Healthcare leaders have begun to digest the Office of the National Coordinator for Health IT’s recently proposed HTI-2 interoperability rule, and many have offered their reaction to its various components.

While most see the proposed rule as a conduit for improving health information exchange between providers, public health agencies and payers through standards-based APIs, others still see significant work to be done on issues such as documentation requirements and data sharing via the Trusted Exchange Framework and Common Agreement, or TEFCA.

Patient-centered goals
To further interoperability and drive nationwide health information sharing, ONC published the Health Data, Technology, and Interoperability: Patient Engagement, Information Sharing and Public Health Interoperability proposed rule for public comment on July 10.

The HTI-2 proposed rule is a set of standards and guidelines that could tackle key interoperability obstacles, including standardization, data quality, security issues and accessibility, according to Tim Price, chief product officer at Infermedica, a global digital health company.

“While the HTI-2 proposed rule addresses some gaps in public health infrastructure related to interoperability and streamlining data exchange, work remains in these areas,” he said in a statement to Healthcare IT News. “Overcoming the challenges of seamlessly exchanging health data involves tackling obstacles such as standardization, data quality, security issues, and accessibility.

“The potential of interoperability to streamline patient care, spur innovation and advance medical research is clear,” he added. “Addressing these challenges is essential for achieving a healthcare system that is truly patient-centered and efficient.”

Kulwant Gill, senior vice president and management consulting leader for Pivot Point Consulting, agreed in his own statement that HTI-2 aims to address gaps in public health infrastructure related to data exchange.

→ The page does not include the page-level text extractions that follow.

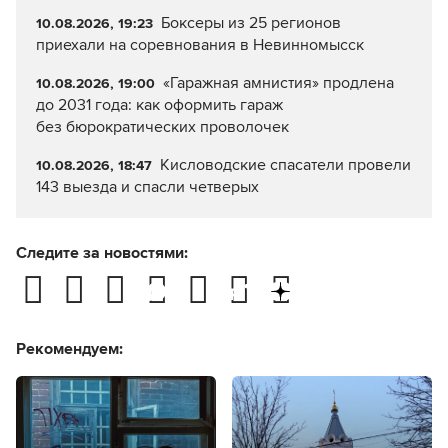
Боксеры из 25 регионов
10.08.2026, 19:23
приехали на соревнования в Невинномысск
«Гаражная амнистия» продлена
10.08.2026, 19:00
до 2031 года: как оформить гараж
без бюрократических проволочек
Кисловодские спасатели провели
10.08.2026, 18:47
143 выезда и спасли четверых
Следите за новостями:
Рекомендуем:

But, he said items critical in a value-based care environment will continue to expand – “allowing health systems to better predict financial and operational implications.”

What will it do, and when?
The proposed regulation lays necessary groundwork for health information exchange and public health, said Jay Anders, chief medical officer at Medicomp Systems, by email, shortly after the proposed rule was announced.

“It also defines how healthcare information will be exchanged with payers and patients, streamlining the prior authorization process and addressing the patient’s ability to get real-time prescription benefit information so that they can make better decisions about their care,” he added last week by email.

While some like Anders feel the timeline sets a pace “that the HIT community can easily comply with,” others do not share that POV.

The Electronic Health Records Association, a partner of Healthcare IT News parent company HIMSS, said that it has some concerns on the proposed compliance time lines, “given the scope of proposed requirements and alignment with [U.S Centers for Medicare & Medicaid Services] interoperability rule.”

The EHR Association, an organization of 28 member companies, said in a statement that while the new rule was proposed, “significant efforts” toward HTI-1 compliance were already underway.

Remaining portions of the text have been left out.